_Task details_
Once you have checked each line below, report only the number of lines that contain the word "Luke".

_Input material_
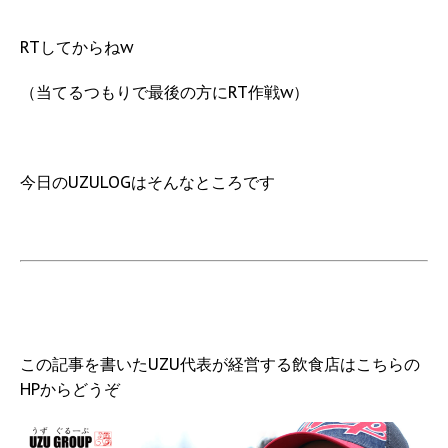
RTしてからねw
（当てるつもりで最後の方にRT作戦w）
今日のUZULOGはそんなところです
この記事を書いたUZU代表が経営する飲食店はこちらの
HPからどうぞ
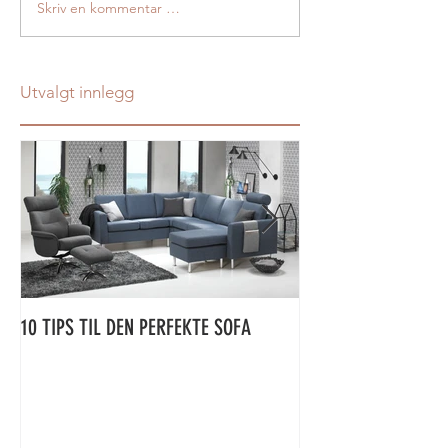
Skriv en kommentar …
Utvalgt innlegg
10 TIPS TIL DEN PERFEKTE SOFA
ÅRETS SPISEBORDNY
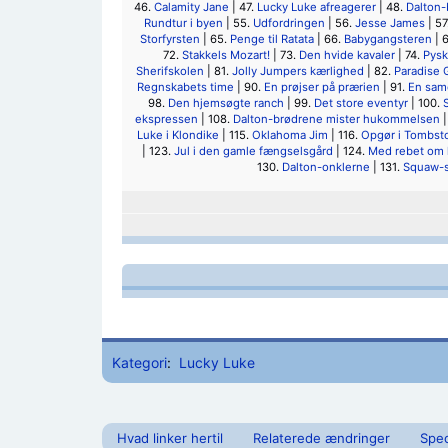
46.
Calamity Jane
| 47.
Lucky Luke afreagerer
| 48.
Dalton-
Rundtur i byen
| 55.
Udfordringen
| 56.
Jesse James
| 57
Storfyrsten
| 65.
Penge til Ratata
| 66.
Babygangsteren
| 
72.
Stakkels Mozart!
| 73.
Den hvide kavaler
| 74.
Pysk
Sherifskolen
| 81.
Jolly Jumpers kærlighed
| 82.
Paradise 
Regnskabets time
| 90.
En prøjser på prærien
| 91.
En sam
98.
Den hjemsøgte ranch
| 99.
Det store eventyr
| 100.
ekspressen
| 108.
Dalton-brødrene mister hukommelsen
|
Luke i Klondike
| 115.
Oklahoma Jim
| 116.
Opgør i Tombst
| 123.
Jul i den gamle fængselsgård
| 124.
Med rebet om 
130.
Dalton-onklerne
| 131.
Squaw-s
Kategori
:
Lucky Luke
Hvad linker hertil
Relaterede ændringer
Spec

_Output for this task_
3